AGGRESSIVE ASSISTANCE ANIMALS
Allowing homeowners to have an emotional support animal is not only compassionate but often necessary for the well-being of some residents.
Abused. It is also one of the most abused exceptions to pet restrictions in practice today. All anyone needs is a letter from a medical professional to overcome restrictions. It doesn’t matter the “medical professional” is an internet psychic who passes out form letters like candy (for a modest fee).
Weird. The abuse is not limited to the size and number of dogs, it extends to the weird. Some are claiming squirrels, bearded dragons, miniature horses, turkeys, goats, and pigs as necessary to their emotional well-being. The proliferation of animals has created problems for condominium associations, apartment complexes, restaurants, and airlines. Commercial carriers have already put the brakes on what they will allow on their planes. The courts are now injecting some common sense into the issue as well.
Aggressive Animals. Gill Terrace is a no-pet apartment complex in Vermont. Despite their “no-pets” policy, the landlord grants reasonable accommodation to residents with disabilities. However, he drew the line when a resident (Ms. Johnson) asked for reasonable accommodation for aggressive guard dog named Dutchess.
Dog’s Behavior. Dutchess is a large mixed breed pit bull that reared up on her back legs, lunged at people and other dogs, and bared her teeth at them. She has a distinct angry bark and growl. Even indoors, Dutchess goes crazy when other dogs walk by the window. Ms. Johnson was not able to control Dutchess and some residents were fearful and stayed indoors whenever the dog was outside.
Lower Court Ruling.

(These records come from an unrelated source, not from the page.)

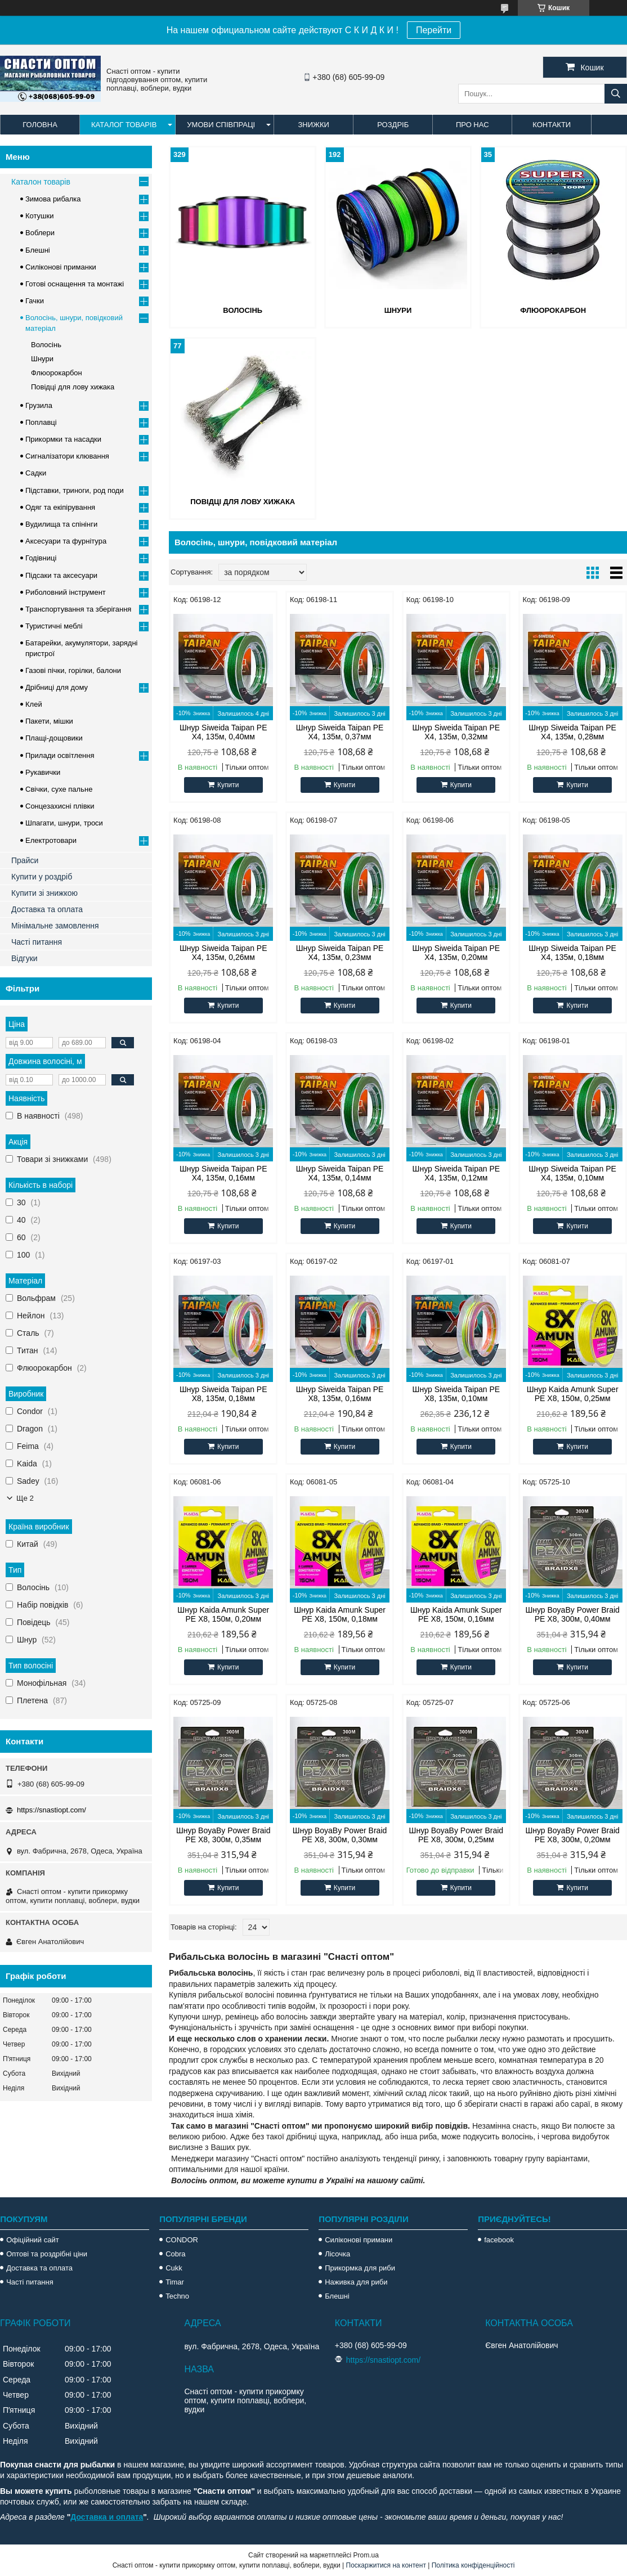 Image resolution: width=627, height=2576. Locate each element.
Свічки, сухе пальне (58, 789)
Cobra (175, 2254)
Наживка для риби (356, 2282)
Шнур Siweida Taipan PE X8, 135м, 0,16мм (340, 1394)
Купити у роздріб (41, 876)
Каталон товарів (40, 181)
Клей (33, 704)
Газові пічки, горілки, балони (73, 670)
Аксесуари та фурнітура (65, 541)
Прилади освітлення (60, 755)
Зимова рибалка (53, 199)
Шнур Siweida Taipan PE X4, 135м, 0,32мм (456, 732)
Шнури (398, 310)
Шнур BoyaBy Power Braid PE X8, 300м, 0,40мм (572, 1614)
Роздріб (393, 124)
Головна (40, 124)
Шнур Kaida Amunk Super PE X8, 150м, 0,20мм (223, 1614)
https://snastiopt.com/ (51, 1810)
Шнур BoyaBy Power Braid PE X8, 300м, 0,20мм (572, 1835)
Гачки (34, 301)
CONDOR (181, 2240)
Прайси (24, 860)
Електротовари (51, 840)
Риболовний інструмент (65, 592)
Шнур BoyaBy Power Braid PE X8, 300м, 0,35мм (223, 1835)
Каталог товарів (123, 124)
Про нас (472, 124)
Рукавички (42, 772)
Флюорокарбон (553, 310)
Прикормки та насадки (63, 439)
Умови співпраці (221, 124)
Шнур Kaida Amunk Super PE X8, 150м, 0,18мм (340, 1614)
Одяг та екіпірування (60, 507)
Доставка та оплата (47, 909)
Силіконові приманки (60, 267)
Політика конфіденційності (473, 2565)
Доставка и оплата (106, 2516)
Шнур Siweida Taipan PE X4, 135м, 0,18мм (572, 953)
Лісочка (337, 2254)
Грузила (38, 405)
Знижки (313, 124)
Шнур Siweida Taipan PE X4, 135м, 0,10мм (572, 1173)
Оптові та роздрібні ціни (46, 2254)
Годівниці (40, 558)
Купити (228, 785)
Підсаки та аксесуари (61, 575)
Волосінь (242, 310)
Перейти (433, 30)
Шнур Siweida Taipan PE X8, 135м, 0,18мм (223, 1394)
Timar (174, 2282)
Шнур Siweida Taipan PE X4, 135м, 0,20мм (456, 953)
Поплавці (41, 422)
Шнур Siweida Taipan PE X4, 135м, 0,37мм (340, 732)
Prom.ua (366, 2555)
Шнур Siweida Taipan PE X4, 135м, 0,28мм (572, 732)
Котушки (39, 216)
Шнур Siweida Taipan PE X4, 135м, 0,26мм (223, 953)
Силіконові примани (358, 2240)
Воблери (40, 232)
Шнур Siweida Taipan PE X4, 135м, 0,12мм (456, 1173)
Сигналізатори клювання (67, 456)
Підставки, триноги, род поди (74, 490)
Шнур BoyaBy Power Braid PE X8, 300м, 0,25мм (456, 1835)
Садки (35, 473)
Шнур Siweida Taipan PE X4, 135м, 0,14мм (340, 1173)
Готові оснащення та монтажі (74, 284)
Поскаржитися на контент (386, 2565)
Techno (177, 2296)
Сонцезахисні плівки (60, 806)
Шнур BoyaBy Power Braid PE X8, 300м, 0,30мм (340, 1835)
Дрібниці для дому (56, 687)
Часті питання (36, 941)
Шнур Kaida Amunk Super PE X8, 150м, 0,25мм (573, 1394)
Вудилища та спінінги (61, 524)
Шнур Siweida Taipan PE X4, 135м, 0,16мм (223, 1173)
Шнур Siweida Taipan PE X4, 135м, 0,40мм (223, 732)
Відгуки (24, 958)
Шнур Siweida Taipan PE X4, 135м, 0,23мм (340, 953)
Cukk (173, 2268)
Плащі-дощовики (54, 738)
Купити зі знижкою (44, 892)
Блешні (37, 250)
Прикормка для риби (360, 2268)
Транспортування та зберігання (78, 609)
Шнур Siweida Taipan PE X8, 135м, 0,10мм (456, 1394)
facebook (499, 2240)
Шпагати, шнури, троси (64, 823)
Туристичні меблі (54, 626)
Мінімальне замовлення (55, 925)
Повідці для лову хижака (242, 501)
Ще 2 (25, 1498)
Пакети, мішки (49, 721)
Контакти (551, 124)
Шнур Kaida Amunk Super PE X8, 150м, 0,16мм (456, 1614)
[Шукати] (615, 94)
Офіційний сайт (32, 2240) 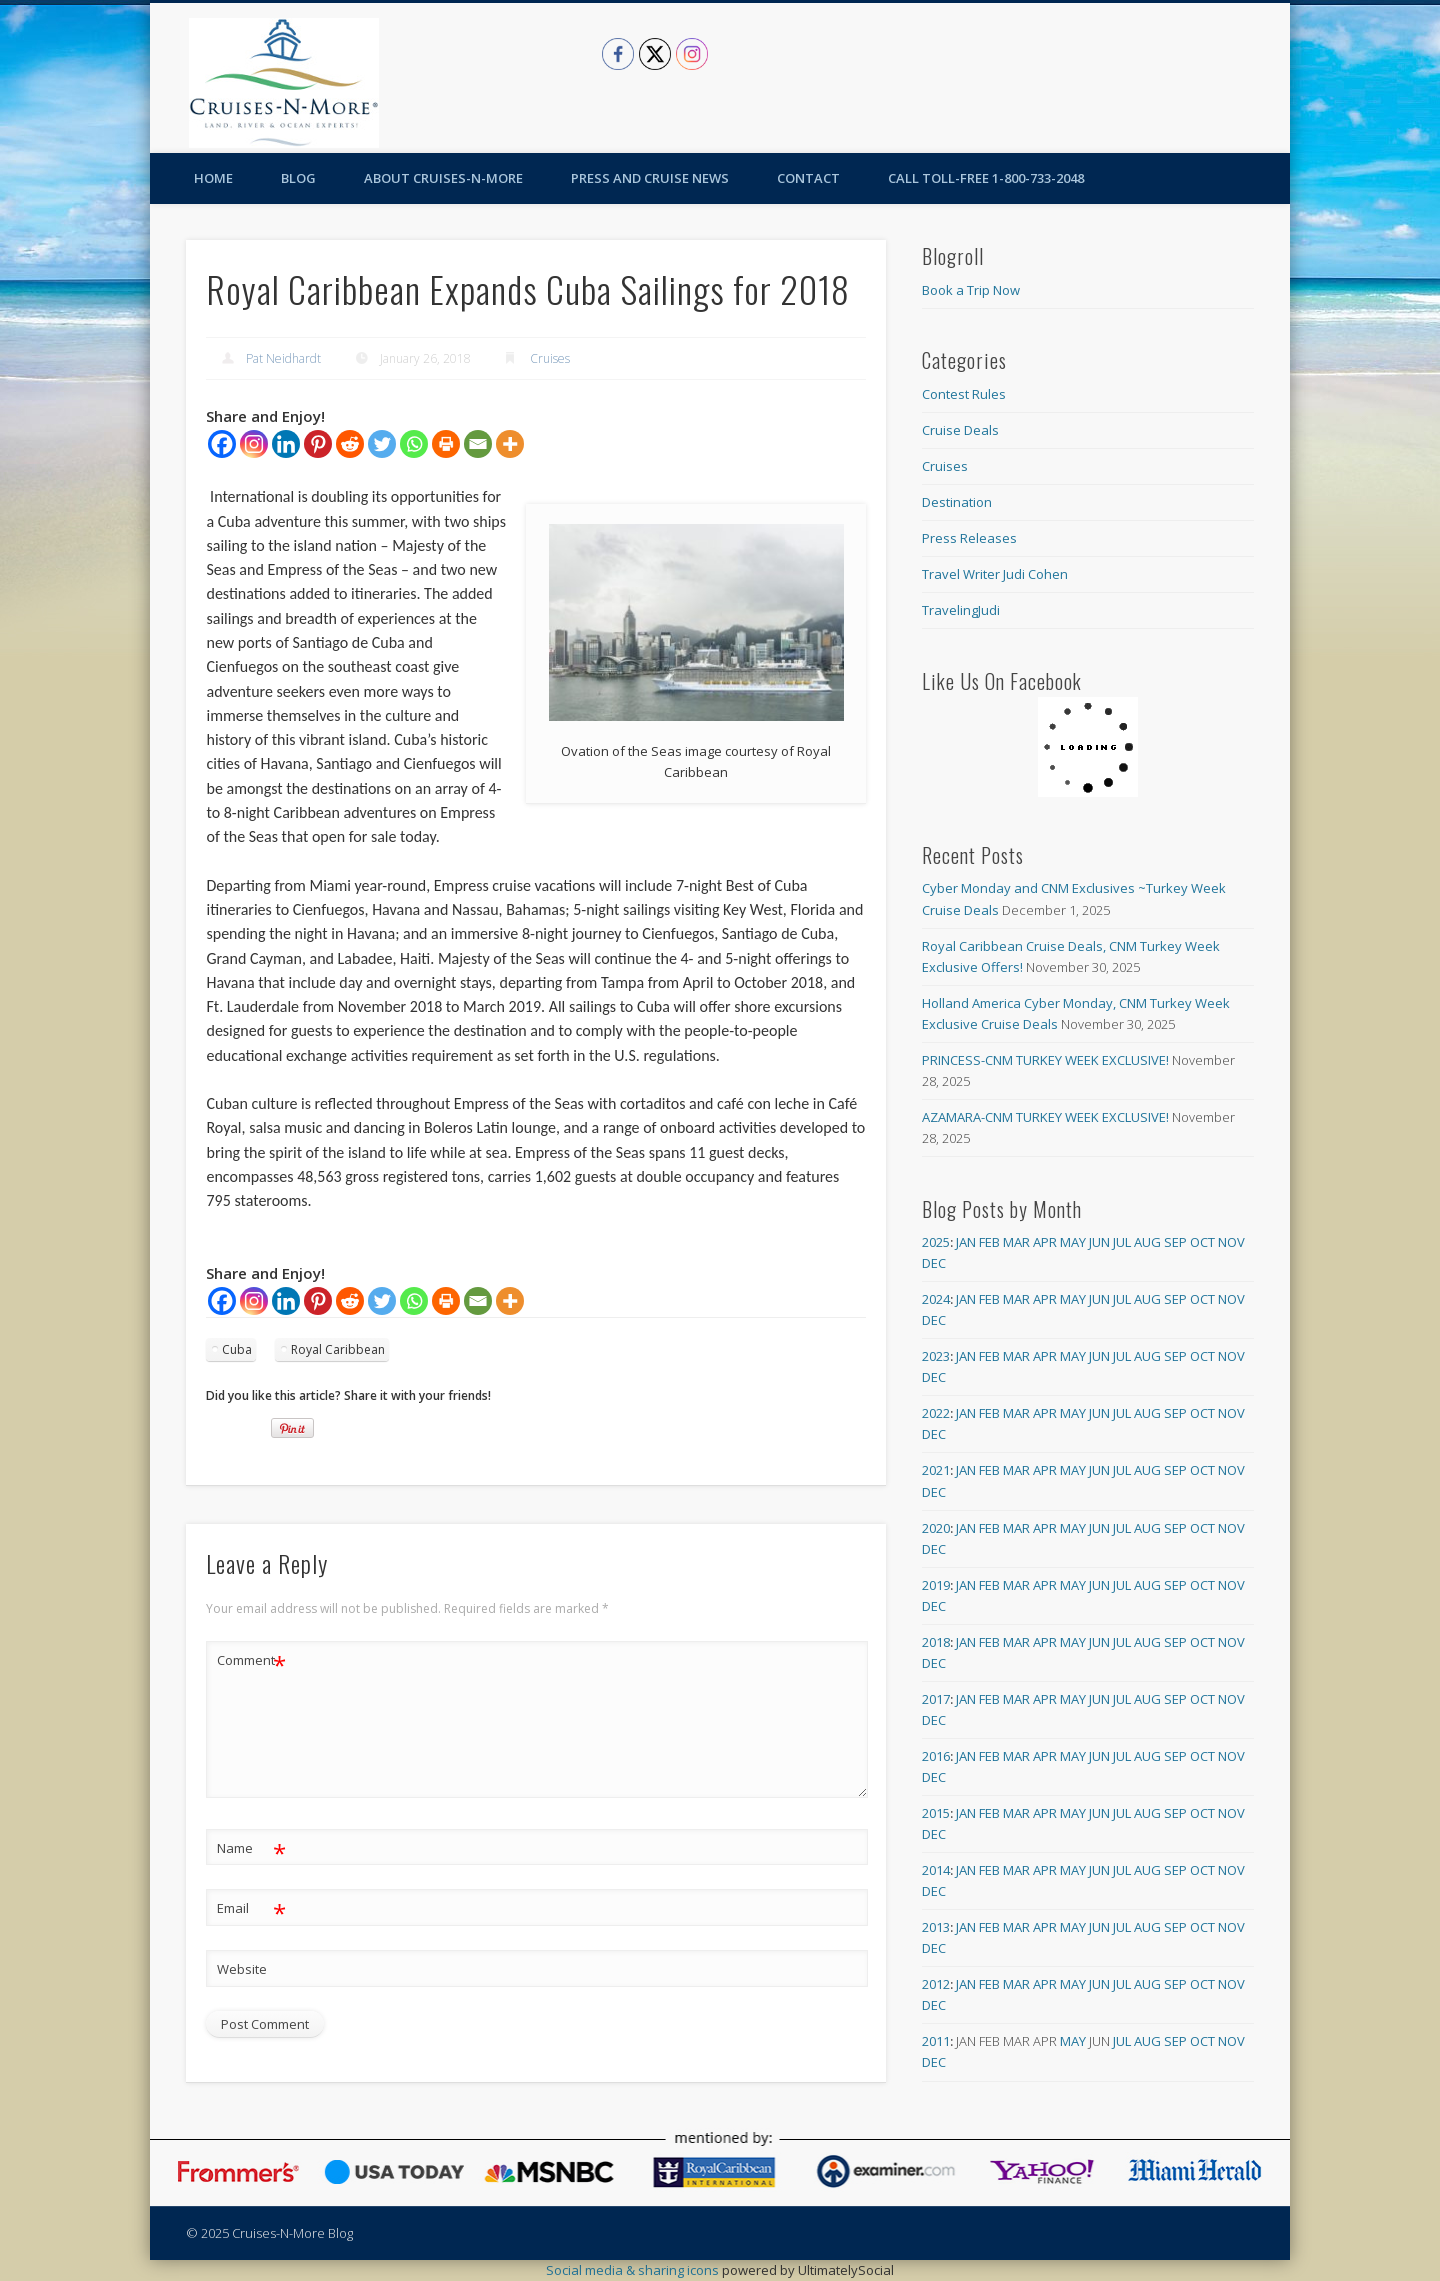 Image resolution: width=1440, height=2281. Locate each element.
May (1073, 1242)
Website (242, 1969)
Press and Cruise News (650, 178)
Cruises (550, 358)
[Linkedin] (286, 444)
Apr (1045, 1242)
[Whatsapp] (414, 444)
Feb (989, 1242)
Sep (1175, 1242)
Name (251, 1848)
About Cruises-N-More (443, 178)
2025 (936, 1242)
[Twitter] (382, 444)
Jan (966, 1242)
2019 (936, 1585)
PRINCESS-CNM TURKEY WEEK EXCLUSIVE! (1045, 1060)
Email (251, 1908)
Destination (957, 502)
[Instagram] (254, 444)
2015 (936, 1813)
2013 (936, 1927)
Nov (1231, 1242)
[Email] (478, 444)
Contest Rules (964, 394)
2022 (936, 1413)
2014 (936, 1870)
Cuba (237, 1349)
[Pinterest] (318, 444)
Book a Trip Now (971, 290)
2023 (936, 1356)
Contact (808, 178)
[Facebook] (222, 444)
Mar (1016, 1242)
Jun (1099, 1242)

The landlord told Ms. Johnson she could have an emotional support animal–just not Dutchess. When Ms. Johnson failed to get rid of Dutchess, the landlord began eviction proceedings. (Gill Terrace Retirement Apts v. Marie Johnson). Even though the dog had not yet bitten anyone, the lower court found sufficient evidence the dog was a threat that it ruled for the landlord. The court concluded that reasonable accommodation does not extend to aggressive assistance animals.
Supreme Court Ruling. Ms. Johnson appealed. Fortunately, the Vermont Supreme Court upheld the lower court’s ruling. It concluded the landlord was justified in denying a reasonable accommodation request for a specific dog on the grounds it posed a threat to others.
RECOMMENDATION: While the ruling in Vermont is not binding in California, it seems likely our courts would render a similar verdict. That means boards of directors can (and should) investigate complaints about aggressive animals and take action when the behavior of a specific animal adversely affects the safety and well-being of residents. If a board knows a specific animal is a threat, failing to take action could have unpleasant consequences if the animal were to attack residents or their pets.
Hope this information is helpful to your HOA community.